Failure Notifications
The following are recommended approaches for how to notify internal and external stakeholders of failures.
Considerations for Failure Notifications
It’s important to ensure stakeholders are properly notified of failure events. There are some foundational best practices, but who receives which notifications when is dependent on a number of considerations. These are described below.
Customer Experience Design
The first and most important factor in determining who gets notified of which failure notifications is the customer experience that you intend to provide.
This includes factors like:
- How white-glove is your customer service model?
- How technical is your average customer? How much do you expose technical concerns to them?
- How customized is each customer? Is customization through basic configuration or a via process more like software development?
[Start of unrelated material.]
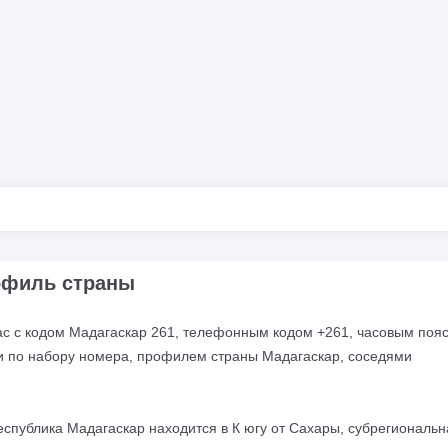
офиль страны
ас с кодом Мадагаскар 261, телефонным кодом +261, часовым поя
и по набору номера, профилем страны Мадагаскар, соседями
спублика Мадагаскар находится в К югу от Сахары, субрегиональн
- What role does your support team play when interacting with a customer? What about your implementation/onboarding team?
As a general rule, simpler, lower priced, and/or more self-service SaaS offerings should err on the side of alerting customers of failures in simple, aggregated terms.
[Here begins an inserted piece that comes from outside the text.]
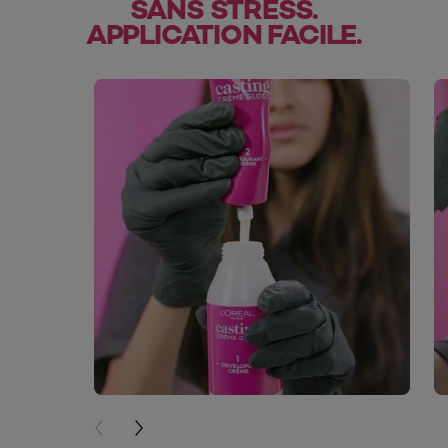
SANS STRESS.
APPLICATION FACILE.
skip slider
PREVIOUS CARD
NEXT CARD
These customers are likely not interested in or capable of working through particular details of what might be a complex integration on the backend. This customer cohort likely shares identical or very minimally configured integrations, which means simplifying their notifications by making them universal can be achieved.
In some cases, the right answer may be that this cohort of customers doesn’t ever receive failure notifications regarding an integration and all notifications should be kept internal. This would mean the operations team is responsible for finding and addressing issues while communication to the customer is manual, likely through a support ro account management channel.
If the customer experience expectation is that customers implement highly configured or bespoke integrations, these rules apply less globally. Expectations should be set in the software license agreements, EULAs, and other contractual agreements with the customer. These may define a similar white-glove approach, despite the complex integration. They may push some or all responsibility or ownership to the customer.
In the latter case, the customer must have more visibility to integration failures so they can be acted upon. In both cases, failure notifications are probably at least somewhat unique per customer implementation.
Defining your desired customer experience is also important for designing internal alerting and corresponding escalation processes.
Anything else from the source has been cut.